Israeli District Court says the State of Israel is responsible for death of 10-year-old Palestinian Girl.
The case of Abir Aramin has been extensively reported in the media after her parents, Bassem and Salo Aramin, demanded that the army open a criminal investigation to discover who killed their daughter.
Bassem Aramin also became well-known as a founding member of an organization composed of former Palestinian terrorists (sic – editor’s note) and of Israeli reserve solders who refused to serve in the West Bank and the Gaza Strip known as “Fighters for Peace.”
So far, the army has refused to accept responsibility for Abir’s death, saying she was killed by a rock thrown by Palestinian protesters at a Border Police detachment that was patrolling the area around the school where the girl studied. She was killed after leaving school and buying candy together with her sister and two friends.

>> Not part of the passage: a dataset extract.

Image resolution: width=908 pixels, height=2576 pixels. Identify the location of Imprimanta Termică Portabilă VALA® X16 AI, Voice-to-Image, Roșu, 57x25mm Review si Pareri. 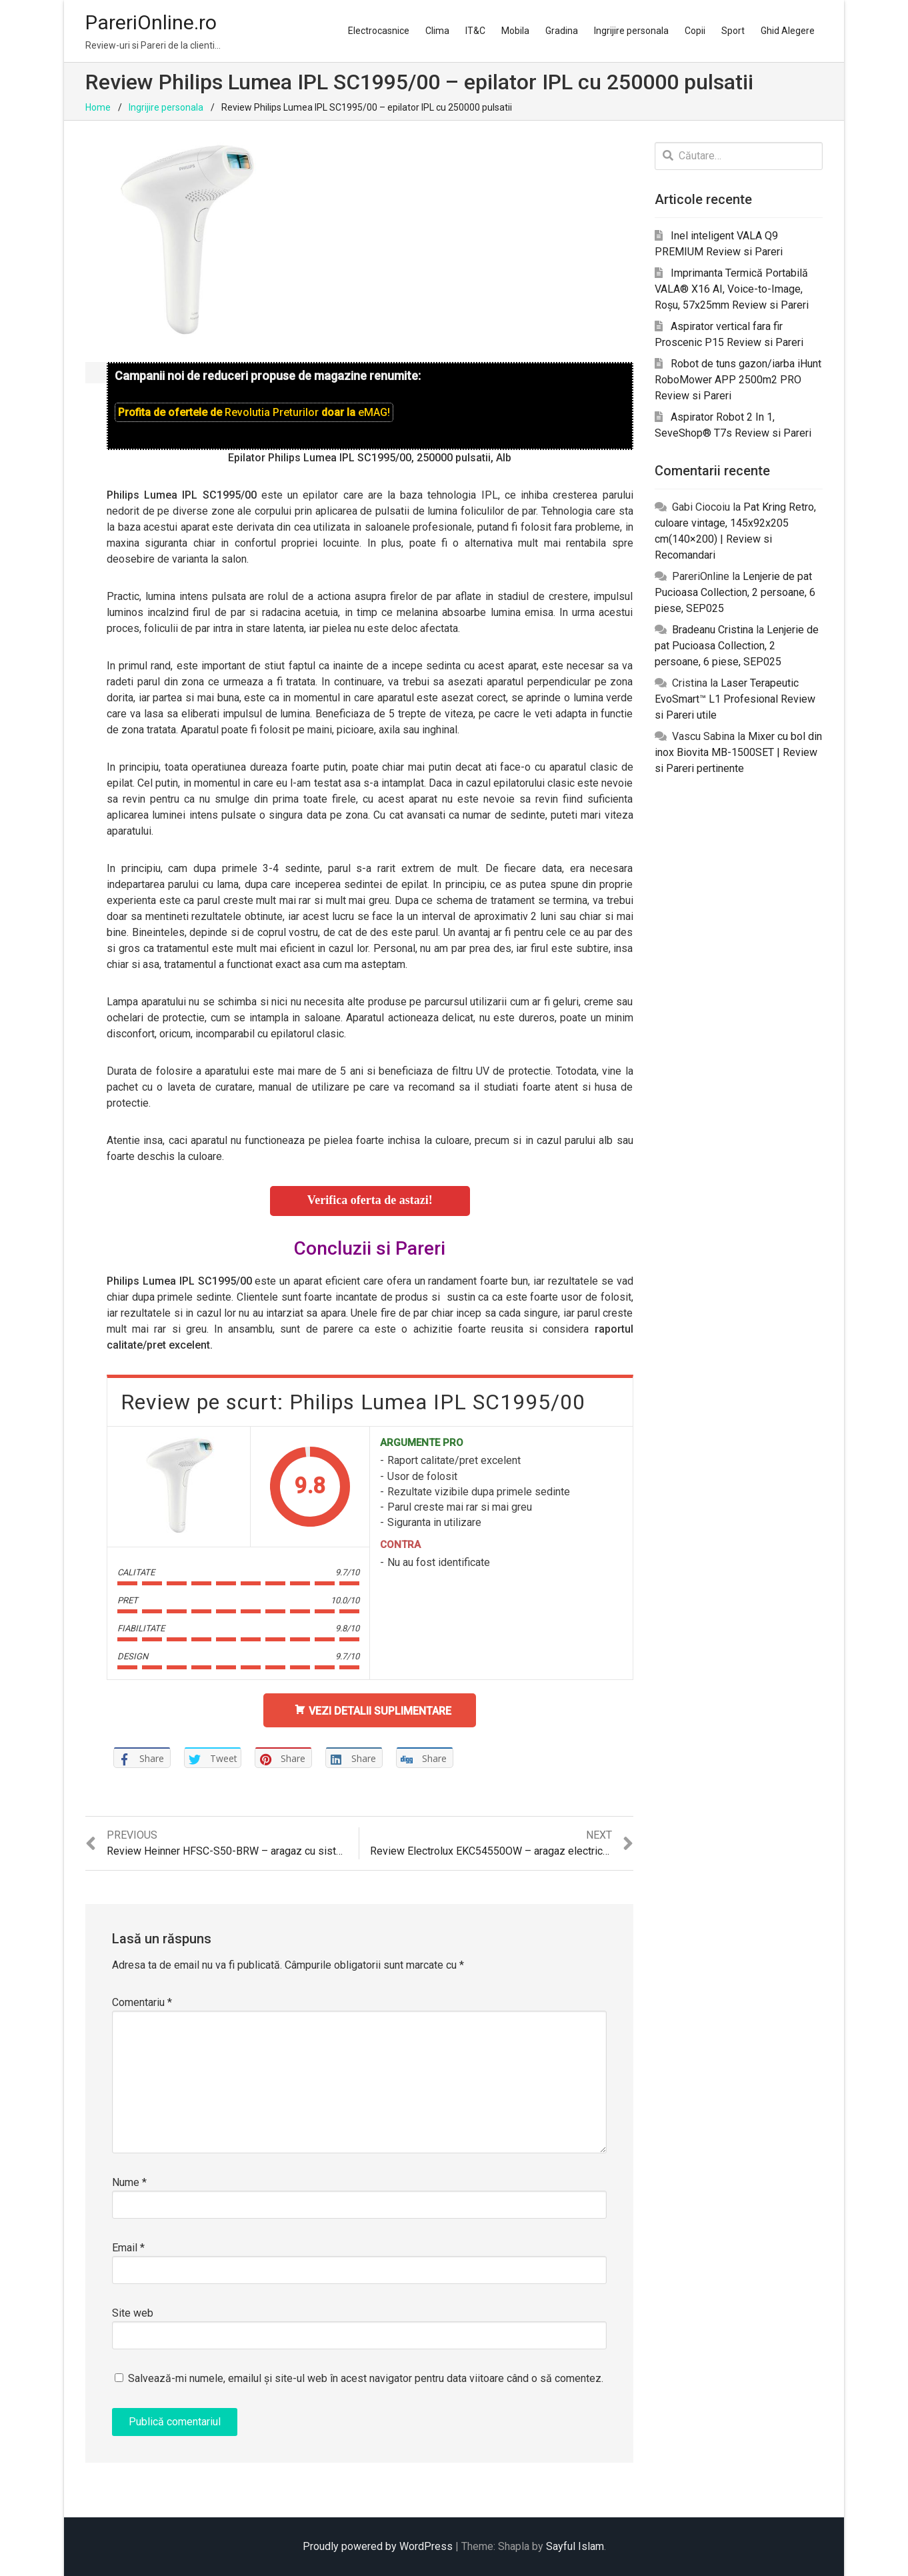 (732, 289).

In her ruling, Efaal-Gabay wrote “it seems that there can be no dispute regarding the conclusion that Amir was killed by a rubber bullet that was fired by the Border Police… There is also another conclusion, that the bullet that struck Abir was fired recklessly or in violation of open-fire orders. The case is not one of having been struck by a rubber bullet fired at protesters and rock-throwers among whom stood a little girl. Abir and her friends were walking along a street where no stones were being thrown at the Border Police force.”
Abir’s parents have been making the same claim ever since their daughter was killed, but the army and the state have refused to grant the parents’ demand for a criminal investigation. As a result of the state’s refusal to order a criminal investigation, Bassem Aramin filed a petition with the High Court of Justice. The petition is still pending.
While the attorney who represented the Aramin family in the lawsuit against the state was Lea Tzemel, another lawyer for the family told The Jerusalem Post that Monday’s district court decision would have a strong influence on the outcome of that petition.
The court’s decision on Monday established the state’s responsibility and negligence regarding Abir Aramin’s death but did not determine the amount of damages it would award for her death and for the severe psychological damage suffered by her sister Arin, who was walking with her when she was shot.